Nothing wrong with that, best of luck with what ever you decide to do.


----------



## Big_Dan

wogihao said:


>


lmao


----------



## cellaratt

Con, loving the new avatar...What have you been up to since school's let out...?


----------



## Guest

cellaratt said:


> Con, loving the new avatar...What have you been up to since school's let out...?


 :laugh:Manson actually sent me the picture i thought it was cool:thumb:

Since school has let out my brother has been here and we have been training hard. I was living with my gf up until today when every thing changed. She had to move back home because her parents constant begging and crying finally made her cave:rolleyes: So now i have a choice either ditch this school move where she is in the back end of no where in fact its 10 mins away from where deliverance was filmed (the river) so you can imagine what a small place it is! Then hopefully get into a new school in the spring as its too late for fall classes and in the mean time do a pt course at home OR i just give up on her and move on, which isnt what i want to do but i have 12 days (until my brother goes home). Its a hard choice because i will lose out on a few k due to me still having to pay rent where i am until next summer also being behind in school but at the same time i deffo love her so i think i will probably go.

My biggest worry is if i go there live there for a couple of years and would still be with her and then be ready to leave and her parents guilting her not to go and by that stage i could have a child or some thing so i could be royally screwed.

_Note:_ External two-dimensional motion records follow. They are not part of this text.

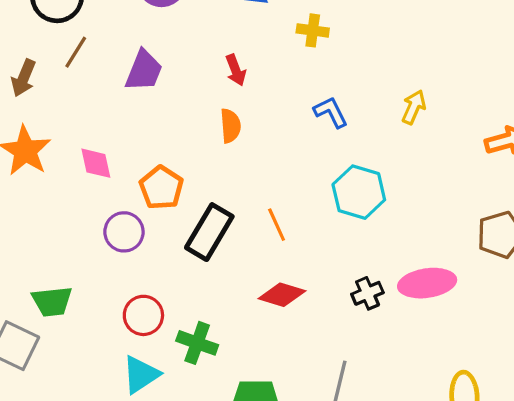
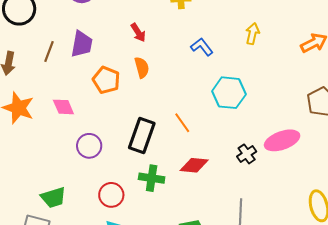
brown line: (76, 52) -> (49, 51), moved
orange pentagon: (161, 188) -> (106, 80), moved
green cross: (197, 343) -> (152, 178), moved

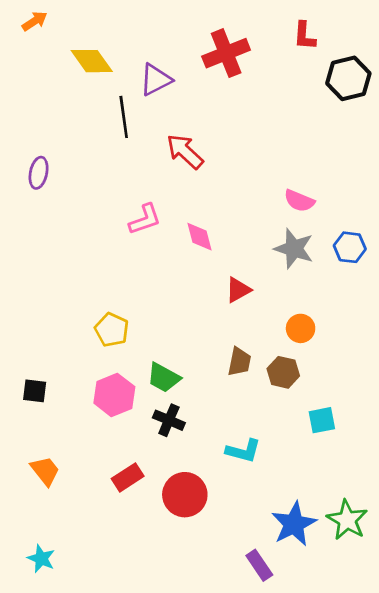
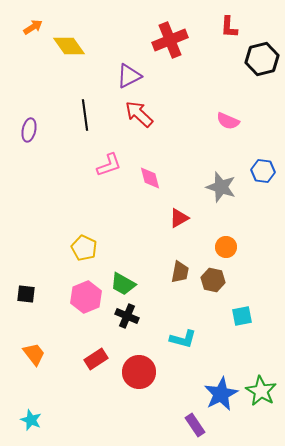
orange arrow: (35, 21) -> (33, 27), moved
purple triangle: (156, 80) -> (129, 76), moved
black line: (124, 117) -> (85, 115), moved
pink semicircle: (299, 201) -> (228, 121), moved
blue hexagon: (350, 247) -> (263, 171), moved

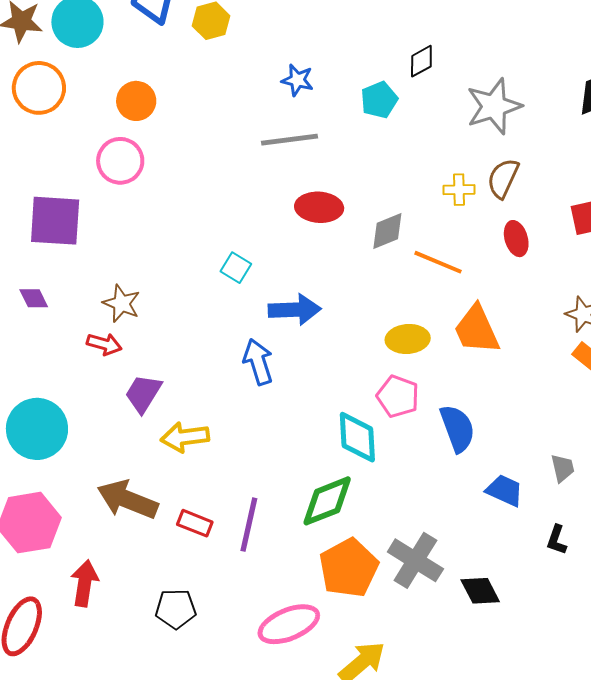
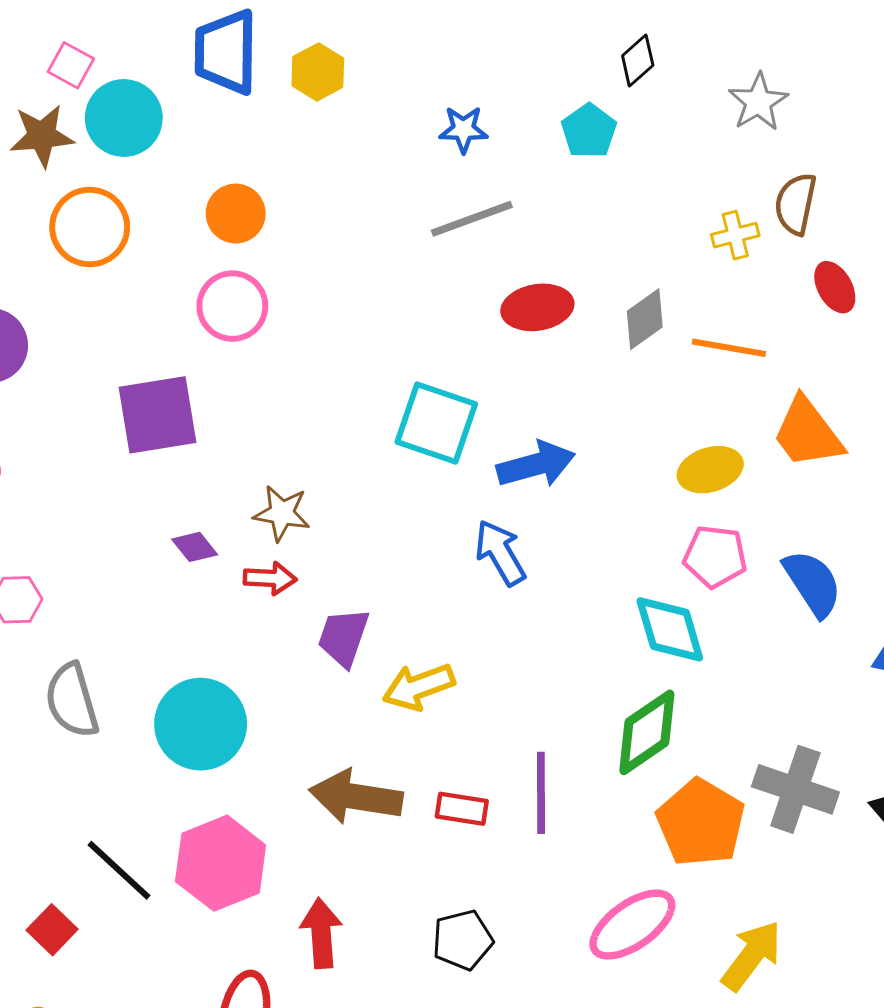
gray star: (494, 106) -> (758, 102), size x0.7
cyan square: (236, 268) -> (436, 423), size x1.8
purple diamond: (34, 298) -> (195, 547), moved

Any ways how about you mate?

I am glad you made the post when i saw some one had posted in my thread i though "oh here we go again some one telling me i made a mistake by not carrying through with the prep":laugh: :thumb:


----------



## hackskii

Con, do you want to hook up with the chick to maintein residency?

Or do you love her?

Hell, we can do a gay marrage thing if you want to stay in the states.

But to consecrate the marrage, you have to be on the bottom......lol

On second thought, I think I will stick to chicks...........


----------



## cellaratt

Con said:


> tbh building muscle has always mattered more than being strong i guess you can call me vain:rolleyes:
> 
> You already have your answer...with vanity comes the necessity for one's self-love, which takes time and time for yourself is time you can't spend with her and she probably won't like that when you move to her small town america where she will have a ton of friends and god forbid you don't like one of them ...where you gonna have to run to, you won't know anybody she doesn't know...so you will just end up leaving puttiing you a yr behind in school...She made the decision not you...You are way to selfish of a person to have to bow down to your girlfriends wishes. You went to school there for a reason...Stick it out till your done with school and if you too bump into one another later in life see what it has to offer than...Trust me youngin waste a couple of yrs on a girl you might love and those years don't come back...Cheers


----------



## winger

Con, you are way too young to get hitched. There are so many fish in the sea at your age why get attached? :confused1:

I am sure you love her dearly, but then again, when I was your age I had puppy love too....lol.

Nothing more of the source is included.